The death of a shareholder is considered the termination of his or her interest in the S corporation. The corporate income is prorated between the decedent and the successor shareholder on a daily basis before and after death. Income allocated to the period before the death is included on the decedent’s final income tax return. Income allocated to the period after death is included on the successor’s income tax return.

The corporation may elect the interim closing of the books method. This divides the corporation’s taxable year into two separate years, the first of which ends at the close of the day the shareholder died. This election is available only if a shareholder terminates his entire interest in the S corporation, all the “affected shareholders” agree, and the corporation properly attaches the election to its tax return for the year. The interim closing of the books method can be used as a tax strategy to reduce taxable income.
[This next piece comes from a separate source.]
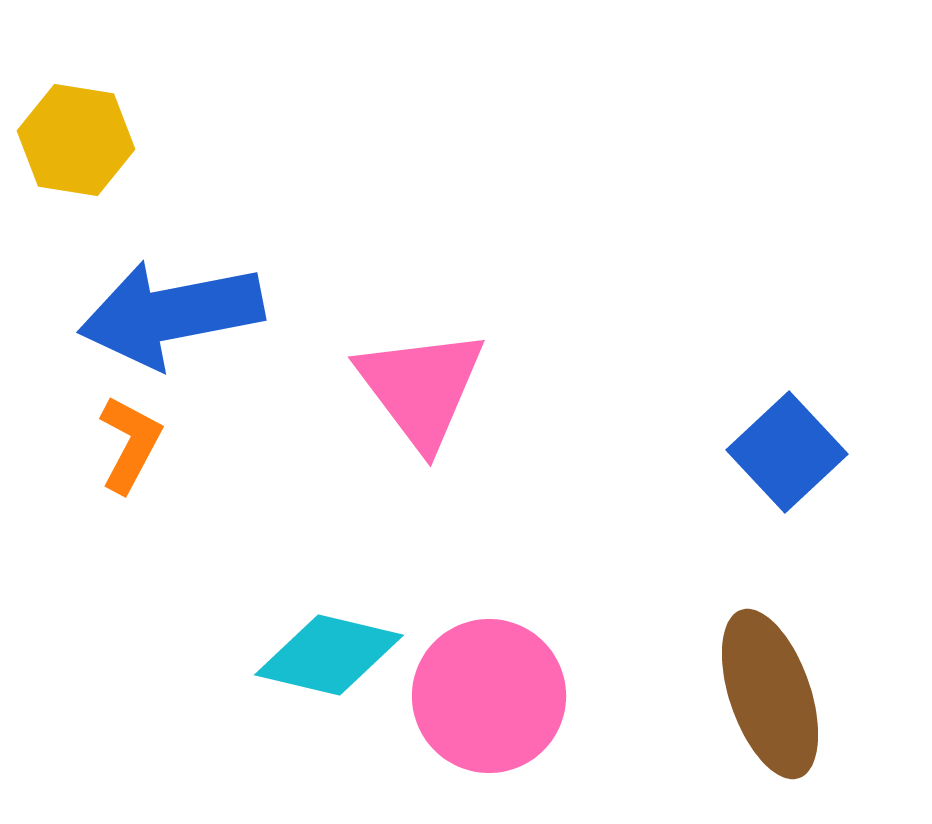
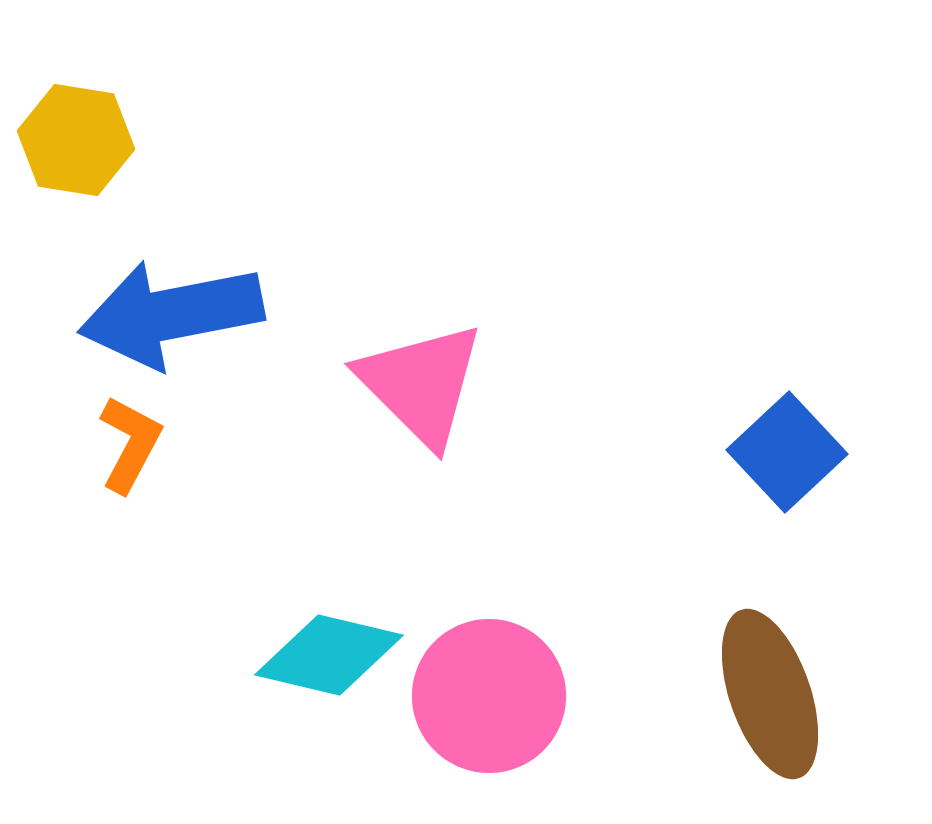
pink triangle: moved 4 px up; rotated 8 degrees counterclockwise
A decedent’s estate is an eligible S corporation shareholder and there is no statutory limit to the length of time an estate can be an eligible S shareholder. Estates must justify the reasons for an unduly prolonged administration based on the facts and circumstances in order to avoid becoming a deemed trust that could potentially disqualify the S corporation’s status. If the estate elects a fiscal year other than the calendar year of the S corporation, it can achieve up to an 11 month deferral of income tax. The basis of S corporation stock acquired from a decedent is its fair market value at the date of death or alternate valuation date, if elected. A sale of the S corporation stock soon after a shareholder’s death is automatically deemed long-term and can lead to a nominal gain or loss by the estate or heirs.